AMD: Pirate Islands (R* 3** series) Speculation/Rumor Thread

Babel-17 · Jun 24, 2015

http://www.overclock.net/t/1561804/vmod-amd-radeon-r9-fury-x-4gb-hbm-4096-bit-review if the above linked site is too hammered by traffic. Thanks for the heads-up! Googling the link brought up the hit.
Edit: Some numbers seem weird. In COD Advanced Warfare a roughly 10% overclock sends the GTX 980 around 40% faster. I guess unlocking power can make a difference but not that much. Tired, maybe I'm reading things wrong.

mhouston · Jun 24, 2015

DmitryKo said:
Yes, fixed-length encoding - probably pixel differences in a 8x8 block.
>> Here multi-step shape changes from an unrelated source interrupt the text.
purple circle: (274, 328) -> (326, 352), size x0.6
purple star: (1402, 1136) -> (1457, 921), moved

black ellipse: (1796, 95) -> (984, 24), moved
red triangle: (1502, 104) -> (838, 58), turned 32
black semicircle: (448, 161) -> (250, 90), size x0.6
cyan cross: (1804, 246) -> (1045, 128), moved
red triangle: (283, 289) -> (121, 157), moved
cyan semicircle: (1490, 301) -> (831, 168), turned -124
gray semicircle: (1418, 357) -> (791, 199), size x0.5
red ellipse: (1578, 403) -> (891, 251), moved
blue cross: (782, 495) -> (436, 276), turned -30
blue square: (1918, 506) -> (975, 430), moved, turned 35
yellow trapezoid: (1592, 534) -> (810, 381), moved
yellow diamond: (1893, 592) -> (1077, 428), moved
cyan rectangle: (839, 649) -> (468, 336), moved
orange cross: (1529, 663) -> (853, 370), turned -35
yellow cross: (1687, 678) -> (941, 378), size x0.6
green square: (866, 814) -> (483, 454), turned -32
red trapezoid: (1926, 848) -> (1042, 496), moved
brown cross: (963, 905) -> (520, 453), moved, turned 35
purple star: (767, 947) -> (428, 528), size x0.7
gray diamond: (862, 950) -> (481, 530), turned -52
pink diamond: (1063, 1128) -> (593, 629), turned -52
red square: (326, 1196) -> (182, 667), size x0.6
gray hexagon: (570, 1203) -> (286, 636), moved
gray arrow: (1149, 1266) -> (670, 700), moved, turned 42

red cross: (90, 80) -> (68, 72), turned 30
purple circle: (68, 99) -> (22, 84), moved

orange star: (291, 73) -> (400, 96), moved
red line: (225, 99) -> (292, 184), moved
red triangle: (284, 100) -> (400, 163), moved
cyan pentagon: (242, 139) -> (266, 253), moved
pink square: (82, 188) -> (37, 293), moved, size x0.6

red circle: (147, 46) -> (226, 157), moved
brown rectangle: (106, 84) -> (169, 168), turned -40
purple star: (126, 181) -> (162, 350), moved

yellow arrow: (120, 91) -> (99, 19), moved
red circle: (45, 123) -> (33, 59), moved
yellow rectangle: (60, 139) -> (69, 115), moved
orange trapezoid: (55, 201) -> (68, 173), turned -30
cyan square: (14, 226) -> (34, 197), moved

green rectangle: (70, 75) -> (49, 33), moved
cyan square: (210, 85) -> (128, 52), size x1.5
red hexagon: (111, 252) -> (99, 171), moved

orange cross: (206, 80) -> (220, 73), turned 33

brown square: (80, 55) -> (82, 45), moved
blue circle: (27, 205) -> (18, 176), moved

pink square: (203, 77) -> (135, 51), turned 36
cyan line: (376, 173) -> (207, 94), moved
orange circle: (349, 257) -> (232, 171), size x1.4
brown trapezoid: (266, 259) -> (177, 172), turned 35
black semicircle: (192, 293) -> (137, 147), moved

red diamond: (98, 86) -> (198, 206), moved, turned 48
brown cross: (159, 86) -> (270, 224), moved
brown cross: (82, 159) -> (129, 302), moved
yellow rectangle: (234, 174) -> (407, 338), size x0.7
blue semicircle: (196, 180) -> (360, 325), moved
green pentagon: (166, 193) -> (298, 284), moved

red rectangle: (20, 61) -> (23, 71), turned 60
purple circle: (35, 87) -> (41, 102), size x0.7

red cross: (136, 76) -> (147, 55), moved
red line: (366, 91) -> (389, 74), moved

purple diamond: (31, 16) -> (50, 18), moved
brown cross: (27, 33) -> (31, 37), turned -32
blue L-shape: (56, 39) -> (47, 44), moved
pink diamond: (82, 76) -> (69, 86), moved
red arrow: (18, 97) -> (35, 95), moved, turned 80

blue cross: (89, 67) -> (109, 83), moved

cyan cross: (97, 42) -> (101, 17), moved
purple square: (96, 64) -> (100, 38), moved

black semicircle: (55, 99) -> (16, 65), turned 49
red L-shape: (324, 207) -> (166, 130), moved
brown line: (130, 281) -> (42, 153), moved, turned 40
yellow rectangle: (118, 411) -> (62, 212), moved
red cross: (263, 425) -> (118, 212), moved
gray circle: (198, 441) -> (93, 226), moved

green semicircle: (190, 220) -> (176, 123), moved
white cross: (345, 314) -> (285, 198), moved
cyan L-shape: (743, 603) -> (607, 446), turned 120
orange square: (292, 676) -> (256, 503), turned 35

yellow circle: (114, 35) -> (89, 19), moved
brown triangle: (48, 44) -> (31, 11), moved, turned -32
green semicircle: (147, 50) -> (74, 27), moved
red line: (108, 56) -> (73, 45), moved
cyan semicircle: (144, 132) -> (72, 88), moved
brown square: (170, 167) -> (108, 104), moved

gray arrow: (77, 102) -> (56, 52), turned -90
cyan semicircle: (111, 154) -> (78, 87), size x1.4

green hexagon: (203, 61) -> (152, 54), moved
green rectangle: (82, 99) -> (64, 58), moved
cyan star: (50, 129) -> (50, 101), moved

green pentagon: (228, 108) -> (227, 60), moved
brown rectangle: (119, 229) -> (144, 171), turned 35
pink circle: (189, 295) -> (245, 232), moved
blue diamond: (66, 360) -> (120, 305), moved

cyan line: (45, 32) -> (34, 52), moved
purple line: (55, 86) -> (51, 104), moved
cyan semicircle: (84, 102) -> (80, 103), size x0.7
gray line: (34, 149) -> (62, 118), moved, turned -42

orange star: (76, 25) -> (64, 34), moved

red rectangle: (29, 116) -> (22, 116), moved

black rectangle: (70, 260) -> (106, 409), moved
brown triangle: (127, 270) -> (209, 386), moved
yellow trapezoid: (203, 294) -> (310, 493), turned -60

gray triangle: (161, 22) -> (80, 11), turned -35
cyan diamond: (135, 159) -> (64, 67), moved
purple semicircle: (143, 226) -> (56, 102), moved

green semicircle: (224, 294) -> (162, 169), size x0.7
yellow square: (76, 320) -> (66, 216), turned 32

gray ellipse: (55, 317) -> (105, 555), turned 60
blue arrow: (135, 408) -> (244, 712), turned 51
http://graphics.stanford.edu/~mhous...all/HoKo_compression_in_graphics_pipeline.pdf
http://citeseerx.ist.psu.edu/viewdoc/download?doi=10.1.1.60.8187&rep=rep1&type=pdf
http://citeseerx.ist.psu.edu/viewdoc/download?doi=10.1.1.81.412&rep=rep1&type=pdf

Inefficient for what exactly - perceived quality, compression ratio, or decoding complexity?

Wow, there is a blast from the past...

eastmen · Jun 24, 2015

Babel-17 said:
http://www.overclock.net/t/1561804/vmod-amd-radeon-r9-fury-x-4gb-hbm-4096-bit-review if the above linked site is too hammered by traffic. Thanks for the heads-up! Googling the link brought up the hit.
Edit: Some numbers seem weird. In COD Advanced Warfare a roughly 10% overclock sends the GTX 980 around 40% faster. I guess unlocking power can make a difference but not that much. Tired, maybe I'm reading things wrong.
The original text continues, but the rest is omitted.